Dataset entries
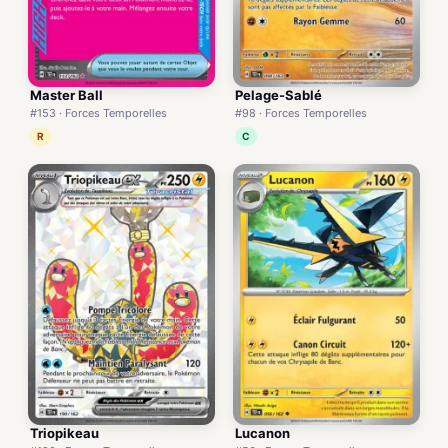
Master Ball
Pelage-Sablé
#153 · Forces Temporelles
#98 · Forces Temporelles
R
C
Triopikeau
Lucanon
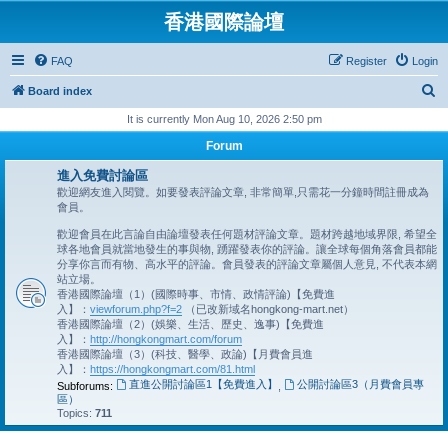
香港國際論壇
FAQ
Register
Login
S
Board index
e
It is currently Mon Aug 10, 2026 2:50 pm
a
Forum
r
進入免費討論區
c
歡迎網友進入閱覽。如要發表評論文章, 非常簡單,只需花一分鐘時間註冊成為
會員。
h
歡迎會員在此言論自由論壇發表任何題材評論文章。題材跨越地域界限, 希望全
球各地會員就當地發生的事與物, 踴躍發表你的評論。讓全球每個角落會員都能
分享你言而有物、高水平的評論。會員發表的評論文章屬個人意見, 不代表本網
站立場。
香港國際論壇（1）(國際時事、市情、政情評論)【免費進
入】：
viewforum.php?f=2
（已改新域名hongkong-mart.net）
香港國際論壇（2）(娛樂、生活、歷史、逸事)【免費進
入】：
http://hongkongmart.com/forum
香港國際論壇（3）(科技、醫學、政論)【月費會員進
入】：
https://hongkongmart.com/81.html
直進公開討論區1【免費進入】
公開討論區3（月費會員專
Subforums:
,
區）
Topics:
711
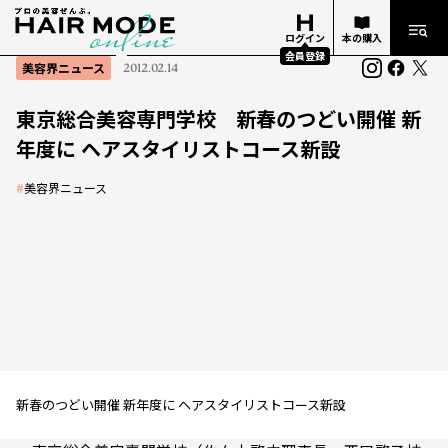
ログイン
本の購入
会員登録
美容界ニュース
2012.02.14
東京総合美容専門学校 新春のつどい開催 新
年度に ヘアスタイリストコース新設
#
美容界ニュース
新春のつどい開催 新年度に ヘアスタイリストコース新設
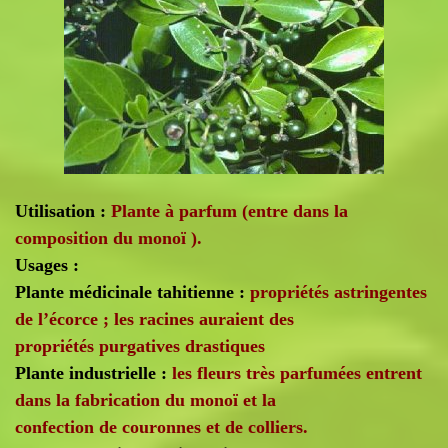
Utilisation :
Plante à parfum (entre dans la
composition du monoï ).
Usages :
Plante médicinale tahitienne :
propriétés astringentes
de l’écorce ; les racines auraient des
propriétés purgatives drastiques
Plante industrielle :
les fleurs très parfumées entrent
dans la fabrication du monoï et la
confection de couronnes et de colliers.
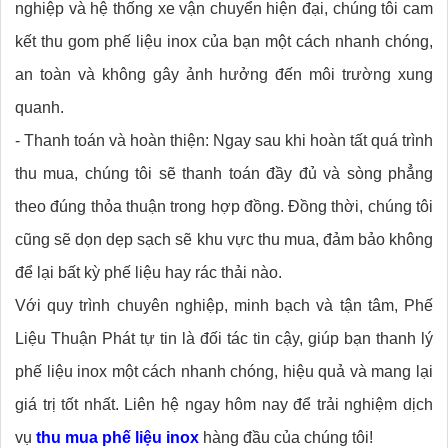
nghiệp và hệ thống xe vận chuyển hiện đại, chúng tôi cam
kết thu gom phế liệu inox của bạn một cách nhanh chóng,
an toàn và không gây ảnh hưởng đến môi trường xung
quanh.
- Thanh toán và hoàn thiện: Ngay sau khi hoàn tất quá trình
thu mua, chúng tôi sẽ thanh toán đầy đủ và sòng phẳng
theo đúng thỏa thuận trong hợp đồng. Đồng thời, chúng tôi
cũng sẽ dọn dẹp sạch sẽ khu vực thu mua, đảm bảo không
để lại bất kỳ phế liệu hay rác thải nào.
Với quy trình chuyên nghiệp, minh bạch và tận tâm, Phế
Liệu Thuận Phát tự tin là đối tác tin cậy, giúp bạn thanh lý
phế liệu inox một cách nhanh chóng, hiệu quả và mang lại
giá trị tốt nhất. Liên hệ ngay hôm nay để trải nghiệm dịch
vụ
thu mua phế liệu inox
hàng đầu của chúng tôi!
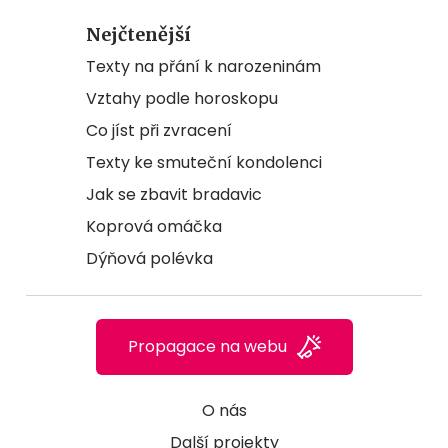
Nejčtenější
Texty na přání k narozeninám
Vztahy podle horoskopu
Co jíst při zvracení
Texty ke smuteční kondolenci
Jak se zbavit bradavic
Koprová omáčka
Dýňová polévka
Propagace na webu
O nás
Další projekty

* **Work required**
The records above need to be given again exactly. Omit the pictures.

* **Exercise output**
Master Ball
Pelage-Sablé
#153 · Forces Temporelles
#98 · Forces Temporelles
R
C
Triopikeau
Lucanon
香港國際論壇
FAQ
Register
Login
S
Board index
e
It is currently Mon Aug 10, 2026 2:50 pm
a
Forum
r
進入免費討論區
c
歡迎網友進入閱覽。如要發表評論文章, 非常簡單,只需花一分鐘時間註冊成為
會員。
h
歡迎會員在此言論自由論壇發表任何題材評論文章。題材跨越地域界限, 希望全
球各地會員就當地發生的事與物, 踴躍發表你的評論。讓全球每個角落會員都能
分享你言而有物、高水平的評論。會員發表的評論文章屬個人意見, 不代表本網
站立場。
香港國際論壇（1）(國際時事、市情、政情評論)【免費進
入】：
viewforum.php?f=2
（已改新域名hongkong-mart.net）
香港國際論壇（2）(娛樂、生活、歷史、逸事)【免費進
入】：
http://hongkongmart.com/forum
香港國際論壇（3）(科技、醫學、政論)【月費會員進
入】：
https://hongkongmart.com/81.html
直進公開討論區1【免費進入】
公開討論區3（月費會員專
Subforums:
,
區）
Topics:
711
ログイン
本の購入
会員登録
美容界ニュース
2012.02.14
東京総合美容専門学校 新春のつどい開催 新
年度に ヘアスタイリストコース新設
#
美容界ニュース
新春のつどい開催 新年度に ヘアスタイリストコース新設
Utilisation :
Plante à parfum (entre dans la
composition du monoï ).
Usages :
Plante médicinale tahitienne :
propriétés astringentes
de l’écorce ; les racines auraient des
propriétés purgatives drastiques
Plante industrielle :
les fleurs très parfumées entrent
dans la fabrication du monoï et la
confection de couronnes et de colliers.
nghiệp và hệ thống xe vận chuyển hiện đại, chúng tôi cam
kết thu gom phế liệu inox của bạn một cách nhanh chóng,
an toàn và không gây ảnh hưởng đến môi trường xung
quanh.
- Thanh toán và hoàn thiện: Ngay sau khi hoàn tất quá trình
thu mua, chúng tôi sẽ thanh toán đầy đủ và sòng phẳng
theo đúng thỏa thuận trong hợp đồng. Đồng thời, chúng tôi
cũng sẽ dọn dẹp sạch sẽ khu vực thu mua, đảm bảo không
để lại bất kỳ phế liệu hay rác thải nào.
Với quy trình chuyên nghiệp, minh bạch và tận tâm, Phế
Liệu Thuận Phát tự tin là đối tác tin cậy, giúp bạn thanh lý
phế liệu inox một cách nhanh chóng, hiệu quả và mang lại
giá trị tốt nhất. Liên hệ ngay hôm nay để trải nghiệm dịch
vụ
thu mua phế liệu inox
hàng đầu của chúng tôi!
Nejčtenější
Texty na přání k narozeninám
Vztahy podle horoskopu
Co jíst při zvracení
Texty ke smuteční kondolenci
Jak se zbavit bradavic
Koprová omáčka
Dýňová polévka
Propagace na webu
O nás
Další projekty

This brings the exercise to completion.